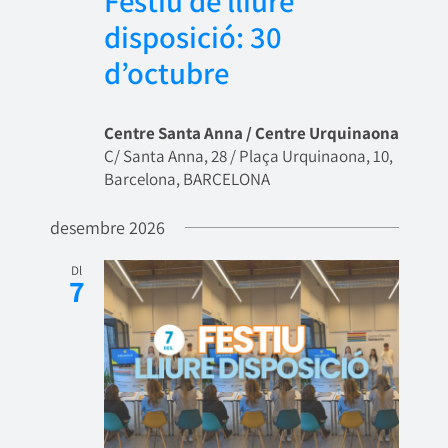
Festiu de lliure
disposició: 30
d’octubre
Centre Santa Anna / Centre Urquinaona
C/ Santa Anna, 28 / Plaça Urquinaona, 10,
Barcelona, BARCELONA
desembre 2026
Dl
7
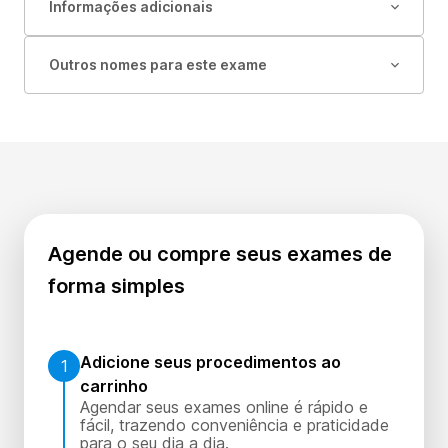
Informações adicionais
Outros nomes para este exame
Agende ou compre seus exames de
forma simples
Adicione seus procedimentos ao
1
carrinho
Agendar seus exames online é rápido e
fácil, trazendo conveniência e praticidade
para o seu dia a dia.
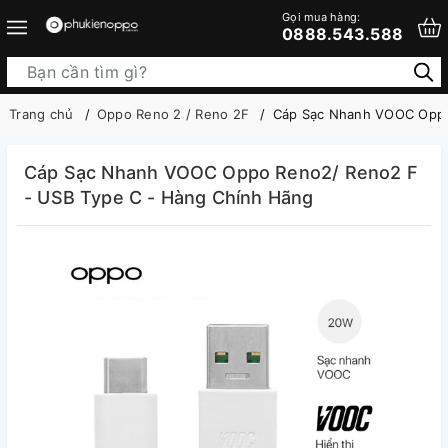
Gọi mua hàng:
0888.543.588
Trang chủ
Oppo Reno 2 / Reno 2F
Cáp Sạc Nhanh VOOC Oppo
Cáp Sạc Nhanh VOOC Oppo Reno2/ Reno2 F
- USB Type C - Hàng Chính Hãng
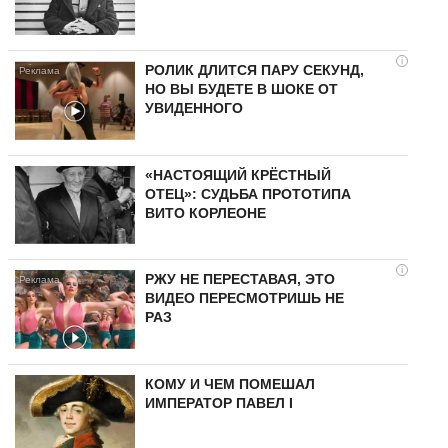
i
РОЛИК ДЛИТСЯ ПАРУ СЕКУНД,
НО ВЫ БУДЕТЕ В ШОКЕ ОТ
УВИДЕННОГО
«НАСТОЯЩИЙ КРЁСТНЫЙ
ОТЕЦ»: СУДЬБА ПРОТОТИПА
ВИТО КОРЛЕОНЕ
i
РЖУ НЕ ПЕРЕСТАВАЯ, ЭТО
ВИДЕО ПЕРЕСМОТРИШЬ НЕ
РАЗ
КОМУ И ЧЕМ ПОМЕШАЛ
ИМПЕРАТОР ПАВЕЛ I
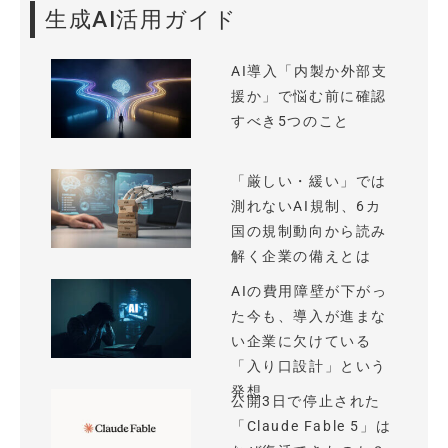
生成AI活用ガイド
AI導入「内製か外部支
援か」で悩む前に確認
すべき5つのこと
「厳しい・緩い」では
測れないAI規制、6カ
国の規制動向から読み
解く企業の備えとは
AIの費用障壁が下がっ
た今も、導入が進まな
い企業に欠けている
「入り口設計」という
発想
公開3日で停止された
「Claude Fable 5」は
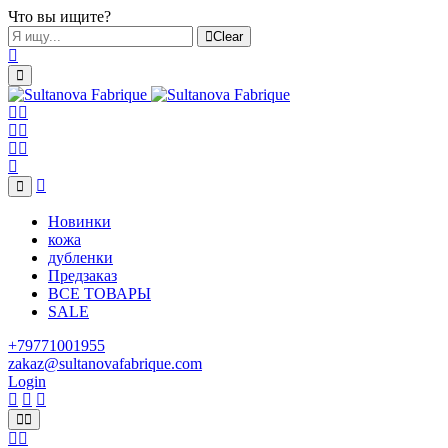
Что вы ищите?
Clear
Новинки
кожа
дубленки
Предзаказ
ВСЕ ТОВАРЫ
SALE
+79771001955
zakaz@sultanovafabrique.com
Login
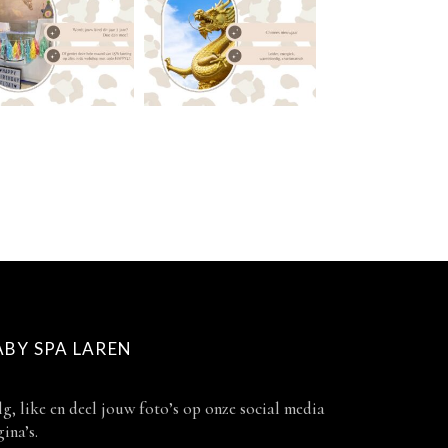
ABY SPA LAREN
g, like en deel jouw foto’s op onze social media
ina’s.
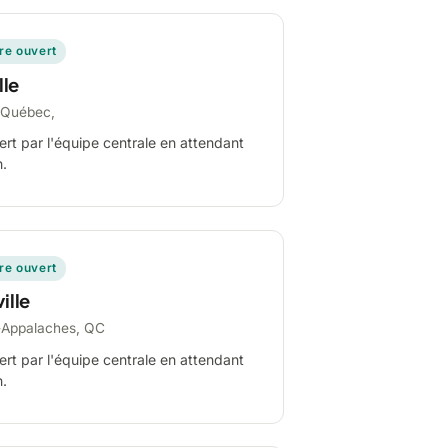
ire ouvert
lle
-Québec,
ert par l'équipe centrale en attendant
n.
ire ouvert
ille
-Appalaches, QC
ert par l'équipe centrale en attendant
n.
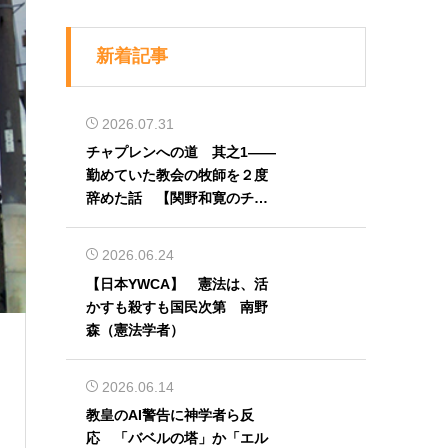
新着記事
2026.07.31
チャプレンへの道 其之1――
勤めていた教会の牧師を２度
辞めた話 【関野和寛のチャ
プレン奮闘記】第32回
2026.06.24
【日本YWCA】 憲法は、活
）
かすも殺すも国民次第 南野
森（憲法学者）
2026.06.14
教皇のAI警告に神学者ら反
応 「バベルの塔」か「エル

:::::

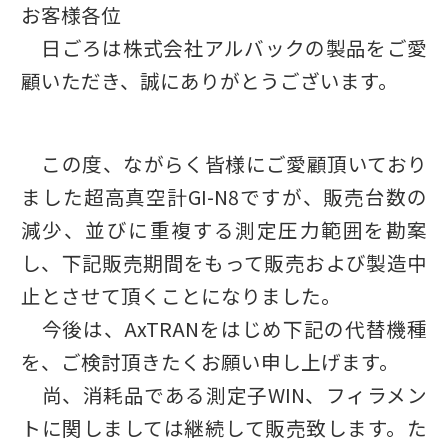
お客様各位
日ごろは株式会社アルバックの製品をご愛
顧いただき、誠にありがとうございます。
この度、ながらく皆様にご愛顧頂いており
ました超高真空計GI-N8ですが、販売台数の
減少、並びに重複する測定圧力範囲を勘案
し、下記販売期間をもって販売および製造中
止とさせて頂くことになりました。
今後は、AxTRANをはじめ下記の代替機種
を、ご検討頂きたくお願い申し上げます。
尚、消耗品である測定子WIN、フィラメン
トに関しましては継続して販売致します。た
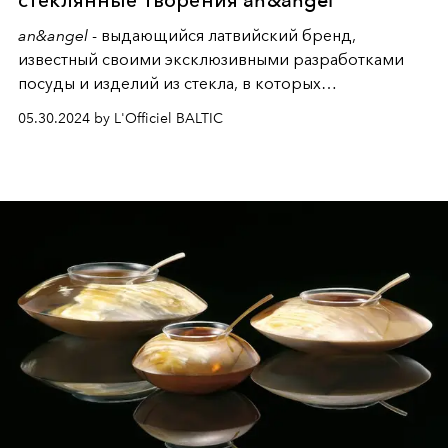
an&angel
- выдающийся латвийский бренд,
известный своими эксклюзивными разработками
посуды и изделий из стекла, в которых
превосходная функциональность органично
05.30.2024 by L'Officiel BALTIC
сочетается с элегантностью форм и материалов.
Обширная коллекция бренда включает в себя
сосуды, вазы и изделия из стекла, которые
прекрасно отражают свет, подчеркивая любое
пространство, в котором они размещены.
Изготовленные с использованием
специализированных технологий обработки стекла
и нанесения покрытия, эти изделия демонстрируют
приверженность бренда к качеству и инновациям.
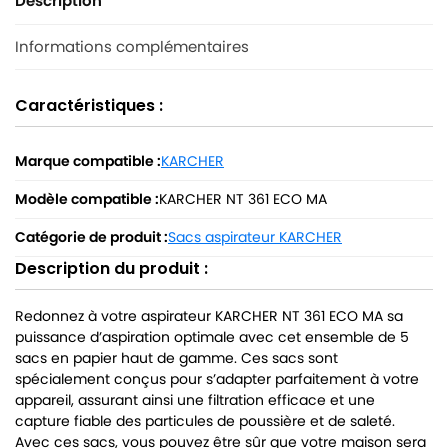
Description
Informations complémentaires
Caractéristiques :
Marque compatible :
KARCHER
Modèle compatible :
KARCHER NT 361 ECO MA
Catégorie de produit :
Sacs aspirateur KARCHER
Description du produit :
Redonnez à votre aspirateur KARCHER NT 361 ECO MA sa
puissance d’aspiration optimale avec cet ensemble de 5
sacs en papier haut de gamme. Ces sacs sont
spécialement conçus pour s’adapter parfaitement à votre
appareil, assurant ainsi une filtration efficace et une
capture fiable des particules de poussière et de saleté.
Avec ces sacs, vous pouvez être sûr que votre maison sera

:::::

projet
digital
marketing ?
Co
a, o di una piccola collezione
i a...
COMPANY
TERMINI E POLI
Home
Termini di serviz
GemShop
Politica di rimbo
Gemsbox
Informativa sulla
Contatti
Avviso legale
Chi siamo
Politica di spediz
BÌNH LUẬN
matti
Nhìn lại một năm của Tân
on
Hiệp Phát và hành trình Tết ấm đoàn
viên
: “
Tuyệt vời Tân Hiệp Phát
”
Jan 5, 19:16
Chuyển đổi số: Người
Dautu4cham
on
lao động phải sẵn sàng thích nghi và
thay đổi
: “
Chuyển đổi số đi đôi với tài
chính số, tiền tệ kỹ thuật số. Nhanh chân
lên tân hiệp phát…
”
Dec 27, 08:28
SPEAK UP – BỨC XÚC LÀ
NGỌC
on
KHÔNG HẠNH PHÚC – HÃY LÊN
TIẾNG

:::::

Look over the records. Copy the lines that include the word "seus".

▸ **SOLUTION BELOW**:
Agende ou compre seus exames de
Adicione seus procedimentos ao
Agendar seus exames online é rápido e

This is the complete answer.